Of course, idealism and reality rarely shake hands.

Justice David Prosser’s and challenger JoAnne Kloppenburg’s campaigns took off in the heat of protests over Gov. Scott Walker’s proposal to strip state unions of many collective-bargaining rights.

The majority of the 1,498,384 people who voted did so based on their opinion of Walker’s politics. The election was a referendum on the governor and a chance for those opposed to Walker to place another liberal on the bench.

That’s an embarrassing commentary on the standards to which the state’s constitution holds its highest officers.

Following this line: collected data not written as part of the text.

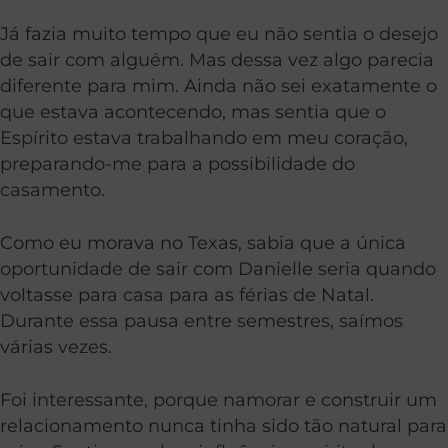
Já fazia muito tempo que eu não sentia o desejo
de sair com alguém. Mas dessa vez algo parecia
diferente para mim. Ainda não sei exatamente o
que estava acontecendo, mas sentia que o
Espírito estava trabalhando em meu coração,
preparando-me para a possibilidade do
casamento.
Como eu morava no Texas, sabia que a única
oportunidade de sair com Danielle seria quando
voltasse para casa para as férias de Natal.
Durante essa pausa entre semestres, saímos
várias vezes.
Foi interessante, porque namorar e construir um
relacionamento nunca tinha sido tão natural para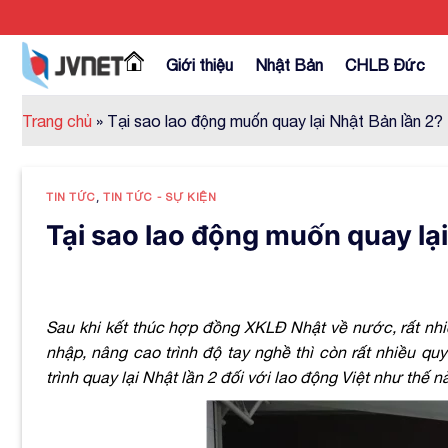
Skip
to
content
Giới thiệu
Nhật Bản
CHLB Đức
Trang chủ
»
Tại sao lao động muốn quay lại Nhật Bản lần 2?
TIN TỨC
,
TIN TỨC - SỰ KIỆN
Tại sao lao động muốn quay lại
Sau khi kết thúc hợp đồng XKLĐ Nhật về nước, rất n
nhập, nâng cao trình độ tay nghề thì còn rất nhiều q
trình quay lại Nhật lần 2 đối với lao động Việt như thế 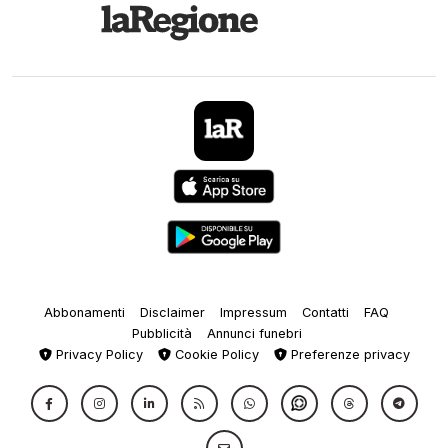
Abbonamenti
Disclaimer
Impressum
Contatti
FAQ
Pubblicità
Annunci funebri
Privacy Policy
Cookie Policy
Preferenze privacy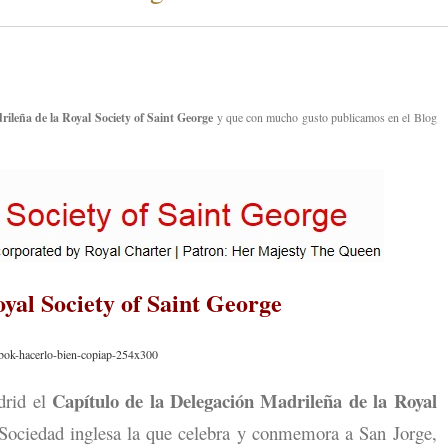
ileña de la Royal Society of Saint George
y que con mucho gusto publicamos en el Blog
oyal Society of Saint George
Capítulo de la Delegación Madrileña de la Royal
drid el
 Sociedad inglesa la que celebra y conmemora a San Jorge,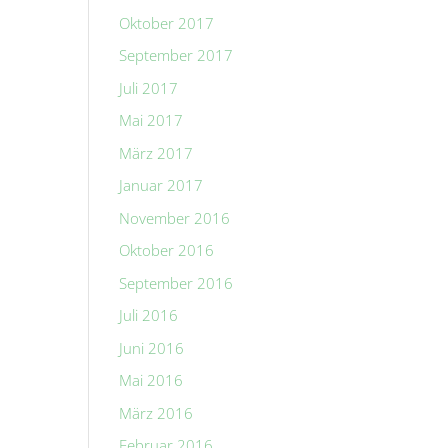
Oktober 2017
September 2017
Juli 2017
Mai 2017
März 2017
Januar 2017
November 2016
Oktober 2016
September 2016
Juli 2016
Juni 2016
Mai 2016
März 2016
Februar 2016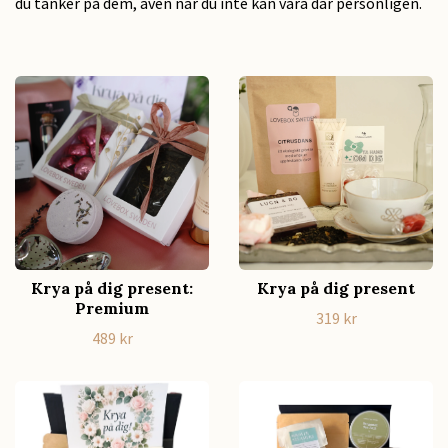
du tänker på dem, även när du inte kan vara där personligen.
Krya på dig present:
Krya på dig present
Premium
319 kr
489 kr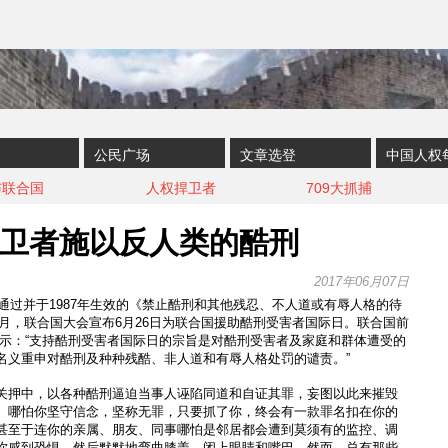
公民广场
文章选登
中国人权
与联合国
人权捍卫者
709大抓捕
卫者施以反人类的酷刑
2017年06月07日
年通过并于1987年生效的《禁止酷刑和其他残忍、不人道或有辱人格的待
12月，联合国大会宣布6月26日为联合国援助酷刑受害者国际日。联合国前
表示：“支持酷刑受害者国际日的宗旨是对酷刑受害者及家庭和群体遭受的
名义重申对酷刑及种种残酷、非人道和有辱人格处罚的谴责。”
关押中，以各种酷刑逼迫当事人诬陷同道和自证其罪，妄图以此来摧毁
。哪怕你坚守信念，坚称无罪，只要抓了你，终会有一款罪名扣在你的
甚至于连你的亲属、朋友、同事哪怕是邻居都会遭到莫须有的监控、调
你感到恐惧，然后默默地弯曲膝盖，闭上眼睛和嘴巴。然而，总有那些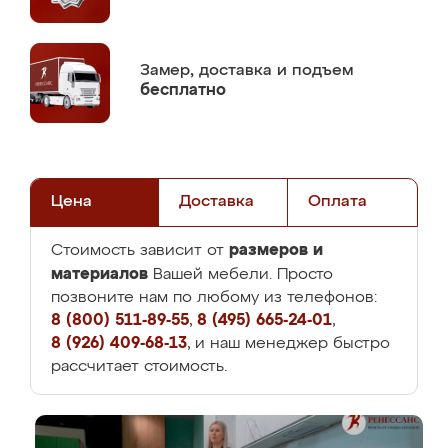
Замер,
доставка и подъем
бесплатно
Цена
Доставка
Оплата
размеров и
Стоимость зависит от
материалов
Вашей мебели. Просто
позвоните нам по любому из телефонов:
8 (800) 511-89-55
,
8 (495) 665-24-01
,
8 (926) 409-68-13
, и наш менеджер быстро
рассчитает стоимость.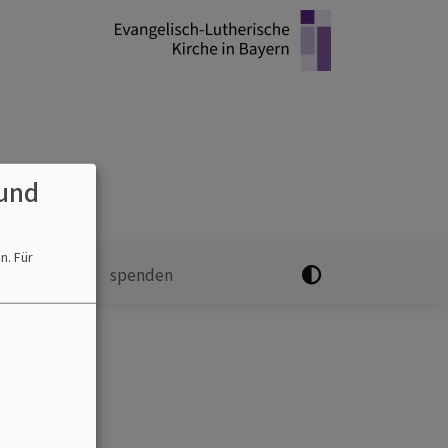
und
en.
Für
oad
kontakt
spenden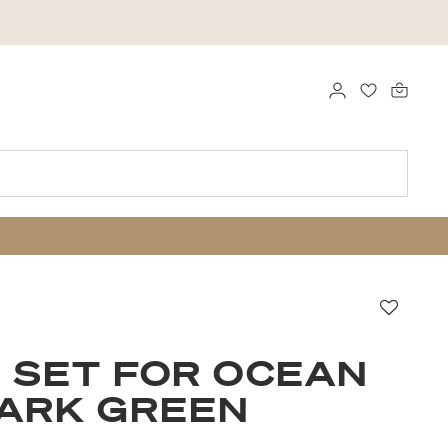
LOGGA IN
FAVORITER
Favori
 SET FOR OCEAN
DARK GREEN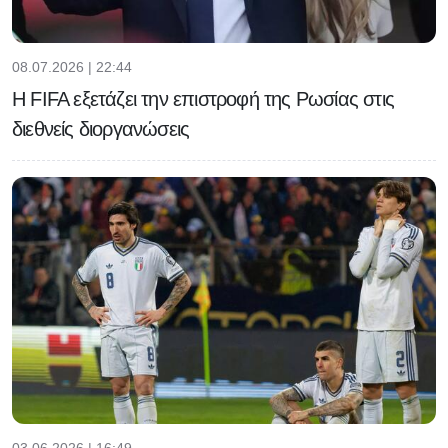
08.07.2026 | 22:44
Η FIFA εξετάζει την επιστροφή της Ρωσίας στις
διεθνείς διοργανώσεις
03.06.2026 | 16:49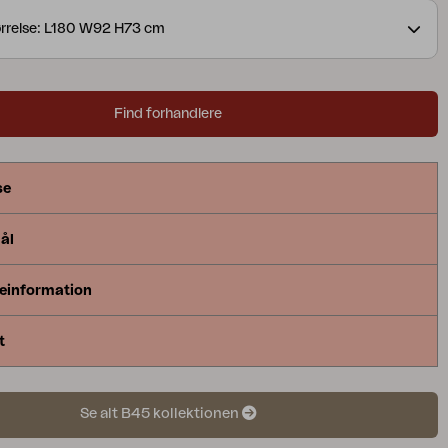
rrelse: L180 W92 H73 cm
Find forhandlere
se
ål
einformation
t
Se alt B45 kollektionen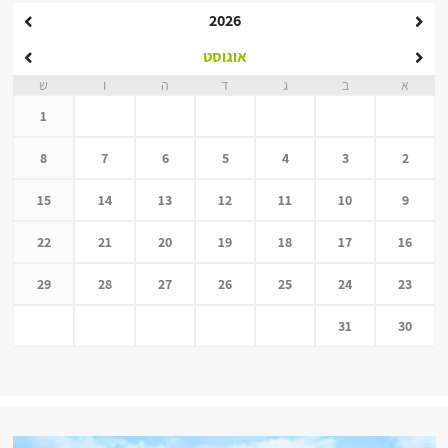
2026
אוגוסט
א
ב
ג
ד
ה
ו
ש
1
8
7
6
5
4
3
2
15
14
13
12
11
10
9
22
21
20
19
18
17
16
29
28
27
26
25
24
23
31
30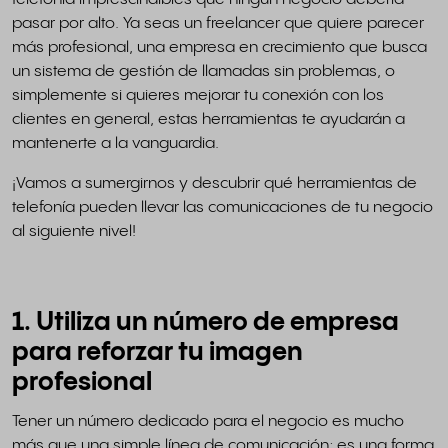
pasar por alto. Ya seas un freelancer que quiere parecer
más profesional, una empresa en crecimiento que busca
un sistema de gestión de llamadas sin problemas, o
simplemente si quieres mejorar tu conexión con los
clientes en general, estas herramientas te ayudarán a
mantenerte a la vanguardia.
¡Vamos a sumergirnos y descubrir qué herramientas de
telefonía pueden llevar las comunicaciones de tu negocio
al siguiente nivel!
1. Utiliza un número de empresa
para reforzar tu imagen
profesional
Tener un número dedicado para el negocio es mucho
más que una simple línea de comunicación; es una forma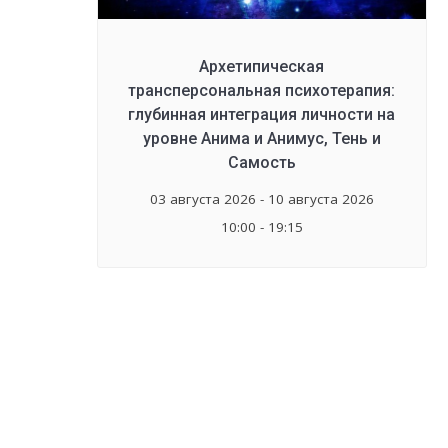
Архетипическая
трансперсональная психотерапия:
глубинная интеграция личности на
уровне Анима и Анимус, Тень и
Самость
03 августа 2026 - 10 августа 2026
10:00 - 19:15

Taking a seat at the state’s Supreme Court shouldn’t be about whose political machine spins the fastest or whose special interests fire the kill shot in a television ad. The Supreme Court, the idealist asserts, is above politics.

Once again, the idealist is wrong. Politics has a permanent seat on every bench.

But to embrace that reality by leaving the Supreme Court’s fate to armchair justices is to forsake the standards by which Wisconsinites are to be judged.

Wisconsin Supreme Court justices should be appointed based on merit. Two lawmakers said in July they would introduce legislation in September to do just that, and it’s time to follow through on that promise.

It’s the best way to guarantee the most qualified legal minds serve in the state’s most important legal positions.

Under the election system, that’s not the case.

“People who love the law and who don’t love politics — that’s the kind of person I would like to see on the bench,” Wisconsin Appellate Court Chief Judge Richard Brown said in July. “I submit to you that is not the kind of person on the bench today.”

Politics, partisan bickering and personal disputes won’t go away. There is no way for a panel of jurists to achieve complete objectivity and no way for a justice to stop being human.

But switching to appointments at least shows intent to find the best people for the job rather than the people best at manipulating voters.

It at least puts idealism and reality in the same room.